Ultrasound Med Biol. 2016 Jun 14;
Authors: Jin ZQ, He W, Wu DF, Lin MY, Jiang HT
Abstract
A carotid body tumor (CBT) is a rare, non-chromaffin paraganglioma, and its diagnosis mainly depends on imaging modalities. The aim of this study was to investigate the ability of color Doppler ultrasound (CDU) in the diagnosis and assessment of CBT based on computed tomography (CT). We retrospectively reviewed the CDU and CT features of 49 consecutive CBTs and 23 schwannomas from 67 patients and compared these findings with surgical resection specimens. The mean size of CBT lesions on ultrasound scans and CT angiography (CTA) was 3.24 cm ± 0.82 cm (range, 1.6-5.2 cm) and 3.84 cm ± 1.08 cm (range, 1.8-6.8 cm), respectively, which had statistically significant difference (t = 9.815, p = 0.000). The vascularity of CBT lesions was richer than that of schwannoma lesions (p < 0.05).
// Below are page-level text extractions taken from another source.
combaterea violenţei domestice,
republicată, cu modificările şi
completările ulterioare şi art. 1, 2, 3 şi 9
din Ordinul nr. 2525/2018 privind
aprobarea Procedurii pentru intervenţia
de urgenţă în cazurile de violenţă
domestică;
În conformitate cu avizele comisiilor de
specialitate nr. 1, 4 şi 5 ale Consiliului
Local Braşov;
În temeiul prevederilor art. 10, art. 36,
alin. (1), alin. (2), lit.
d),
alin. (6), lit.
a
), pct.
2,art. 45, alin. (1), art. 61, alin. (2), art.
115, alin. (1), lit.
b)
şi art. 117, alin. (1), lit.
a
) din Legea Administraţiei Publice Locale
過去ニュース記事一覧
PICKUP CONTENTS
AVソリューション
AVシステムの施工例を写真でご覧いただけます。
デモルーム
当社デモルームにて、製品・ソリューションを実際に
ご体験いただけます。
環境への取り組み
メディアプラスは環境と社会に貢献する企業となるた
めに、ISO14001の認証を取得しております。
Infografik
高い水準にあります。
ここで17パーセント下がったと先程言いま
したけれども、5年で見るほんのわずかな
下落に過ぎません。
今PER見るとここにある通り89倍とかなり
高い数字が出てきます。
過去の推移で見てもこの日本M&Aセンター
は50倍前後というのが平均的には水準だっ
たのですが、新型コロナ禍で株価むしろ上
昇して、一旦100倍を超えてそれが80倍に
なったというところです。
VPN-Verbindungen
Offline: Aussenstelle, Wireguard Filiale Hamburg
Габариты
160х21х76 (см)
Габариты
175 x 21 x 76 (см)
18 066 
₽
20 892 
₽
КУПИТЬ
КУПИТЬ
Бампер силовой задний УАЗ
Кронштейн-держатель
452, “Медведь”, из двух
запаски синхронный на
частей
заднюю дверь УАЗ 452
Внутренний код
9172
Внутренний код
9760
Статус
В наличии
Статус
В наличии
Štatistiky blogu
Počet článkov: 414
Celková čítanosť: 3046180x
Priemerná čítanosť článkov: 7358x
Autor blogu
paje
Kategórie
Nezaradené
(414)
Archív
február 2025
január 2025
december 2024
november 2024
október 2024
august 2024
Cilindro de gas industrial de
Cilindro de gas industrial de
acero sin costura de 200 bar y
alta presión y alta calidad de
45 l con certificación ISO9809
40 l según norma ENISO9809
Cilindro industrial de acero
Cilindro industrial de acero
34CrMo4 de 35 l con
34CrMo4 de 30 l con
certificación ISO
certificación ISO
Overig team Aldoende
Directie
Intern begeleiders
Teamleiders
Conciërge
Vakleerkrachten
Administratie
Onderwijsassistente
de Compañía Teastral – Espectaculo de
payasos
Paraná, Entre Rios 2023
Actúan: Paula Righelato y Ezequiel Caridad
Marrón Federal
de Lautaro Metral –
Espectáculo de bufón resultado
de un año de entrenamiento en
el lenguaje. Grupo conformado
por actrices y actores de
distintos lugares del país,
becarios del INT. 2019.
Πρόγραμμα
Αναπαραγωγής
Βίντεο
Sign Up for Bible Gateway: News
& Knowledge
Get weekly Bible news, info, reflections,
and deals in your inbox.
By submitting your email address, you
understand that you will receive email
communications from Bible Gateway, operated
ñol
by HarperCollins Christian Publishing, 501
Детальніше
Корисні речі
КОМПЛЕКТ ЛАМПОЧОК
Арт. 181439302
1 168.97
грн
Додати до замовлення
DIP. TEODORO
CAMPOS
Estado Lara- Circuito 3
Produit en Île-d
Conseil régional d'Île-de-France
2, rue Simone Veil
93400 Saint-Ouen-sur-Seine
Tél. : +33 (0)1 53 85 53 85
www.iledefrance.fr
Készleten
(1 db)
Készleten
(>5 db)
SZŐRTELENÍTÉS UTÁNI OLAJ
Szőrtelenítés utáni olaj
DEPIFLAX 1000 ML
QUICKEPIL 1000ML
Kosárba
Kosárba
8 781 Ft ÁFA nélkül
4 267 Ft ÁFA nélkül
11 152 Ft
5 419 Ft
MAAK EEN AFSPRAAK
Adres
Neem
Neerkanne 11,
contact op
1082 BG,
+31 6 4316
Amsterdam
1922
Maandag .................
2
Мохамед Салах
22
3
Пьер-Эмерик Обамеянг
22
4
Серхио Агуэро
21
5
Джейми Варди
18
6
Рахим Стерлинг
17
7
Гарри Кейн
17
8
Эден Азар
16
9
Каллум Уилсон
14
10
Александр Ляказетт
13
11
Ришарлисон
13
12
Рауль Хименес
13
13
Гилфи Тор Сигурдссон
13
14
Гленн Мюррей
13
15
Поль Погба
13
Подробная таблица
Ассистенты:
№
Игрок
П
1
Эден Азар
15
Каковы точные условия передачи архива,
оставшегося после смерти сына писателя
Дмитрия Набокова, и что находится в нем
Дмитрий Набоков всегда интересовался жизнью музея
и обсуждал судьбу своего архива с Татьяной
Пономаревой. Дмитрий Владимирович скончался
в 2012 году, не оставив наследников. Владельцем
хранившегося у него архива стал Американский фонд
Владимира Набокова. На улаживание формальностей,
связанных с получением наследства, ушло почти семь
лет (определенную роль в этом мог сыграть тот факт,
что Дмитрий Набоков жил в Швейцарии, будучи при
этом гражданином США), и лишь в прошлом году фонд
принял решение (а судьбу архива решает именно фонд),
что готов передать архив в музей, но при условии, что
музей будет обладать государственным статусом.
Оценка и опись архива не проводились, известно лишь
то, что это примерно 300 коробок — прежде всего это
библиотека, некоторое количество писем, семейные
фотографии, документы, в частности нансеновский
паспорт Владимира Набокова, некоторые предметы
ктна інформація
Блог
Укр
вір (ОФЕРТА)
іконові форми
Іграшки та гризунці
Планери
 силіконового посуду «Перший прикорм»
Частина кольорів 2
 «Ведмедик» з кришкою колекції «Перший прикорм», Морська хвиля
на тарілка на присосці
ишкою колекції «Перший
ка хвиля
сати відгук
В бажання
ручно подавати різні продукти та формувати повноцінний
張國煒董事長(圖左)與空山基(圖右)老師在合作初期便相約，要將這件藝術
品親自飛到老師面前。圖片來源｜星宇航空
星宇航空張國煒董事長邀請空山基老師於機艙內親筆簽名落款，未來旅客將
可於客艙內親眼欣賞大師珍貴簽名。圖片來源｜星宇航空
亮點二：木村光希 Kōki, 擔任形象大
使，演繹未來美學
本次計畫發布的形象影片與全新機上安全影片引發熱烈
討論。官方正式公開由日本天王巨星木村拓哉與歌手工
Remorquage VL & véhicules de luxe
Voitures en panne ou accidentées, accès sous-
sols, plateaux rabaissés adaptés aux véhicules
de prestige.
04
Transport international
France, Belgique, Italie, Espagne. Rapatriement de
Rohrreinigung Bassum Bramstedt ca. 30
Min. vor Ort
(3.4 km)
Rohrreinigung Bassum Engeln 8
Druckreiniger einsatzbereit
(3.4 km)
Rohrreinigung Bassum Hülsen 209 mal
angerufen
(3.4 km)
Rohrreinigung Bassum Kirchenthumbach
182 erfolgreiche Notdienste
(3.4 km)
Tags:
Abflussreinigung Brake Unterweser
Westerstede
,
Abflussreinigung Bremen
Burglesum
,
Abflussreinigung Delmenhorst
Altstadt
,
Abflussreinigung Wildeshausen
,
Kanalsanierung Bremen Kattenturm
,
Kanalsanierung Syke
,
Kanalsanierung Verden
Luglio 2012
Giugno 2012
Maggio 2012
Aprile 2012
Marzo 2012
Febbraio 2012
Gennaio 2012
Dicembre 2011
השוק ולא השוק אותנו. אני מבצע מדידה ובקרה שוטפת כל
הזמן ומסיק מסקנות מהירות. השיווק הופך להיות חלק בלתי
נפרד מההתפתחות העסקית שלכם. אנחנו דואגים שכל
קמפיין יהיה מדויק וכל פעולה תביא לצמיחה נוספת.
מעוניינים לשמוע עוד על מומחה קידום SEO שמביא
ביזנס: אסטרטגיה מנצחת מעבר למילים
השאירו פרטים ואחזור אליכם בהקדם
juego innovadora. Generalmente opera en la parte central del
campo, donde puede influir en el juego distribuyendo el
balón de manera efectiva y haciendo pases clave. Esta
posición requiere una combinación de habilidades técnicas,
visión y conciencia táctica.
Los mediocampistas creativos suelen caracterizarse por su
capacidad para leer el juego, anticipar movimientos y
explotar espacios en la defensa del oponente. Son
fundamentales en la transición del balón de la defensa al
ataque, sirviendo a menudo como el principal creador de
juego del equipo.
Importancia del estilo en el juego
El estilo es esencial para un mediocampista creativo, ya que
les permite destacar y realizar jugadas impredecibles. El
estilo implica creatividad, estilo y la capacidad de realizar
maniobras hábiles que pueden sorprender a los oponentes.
Intra-lesional vascularities feeding CBT mostly arose from the external carotid artery and had spectrum characteristics including low velocity and resistance. Peak systolic velocity (PSV) and resistance index (RI) of the vasa vasorum were 39.8 cm/s ± 19.8 cm/s and 0.54 ± 0.06, respectively. There was the correlation between CTA and CDU in identifying Shamblin type I CBT lesions, while CTA technique was superior for CDU, identifying Shamblin type II and III CBT lesions. Accuracy, specificity and sensitivity of CDU in diagnosing CBTs were 87.5% (63 of 72), 82.6% (19 of 23) and 89.8% (44 of 49), respectively. Both accuracy and sensitivity of CTA in diagnosing CBTs were 100%. CDU can be useful for assessment of Shamblin's type and intra-lesional blood flow of CBTs before its metastases, while CT imaging can reveal the relationship between lesions and adjacent arteries, as well as the involvement of the skull base. CDU combined with CT imaging can be used as an optimal detection modality for the assessment and management of CBT.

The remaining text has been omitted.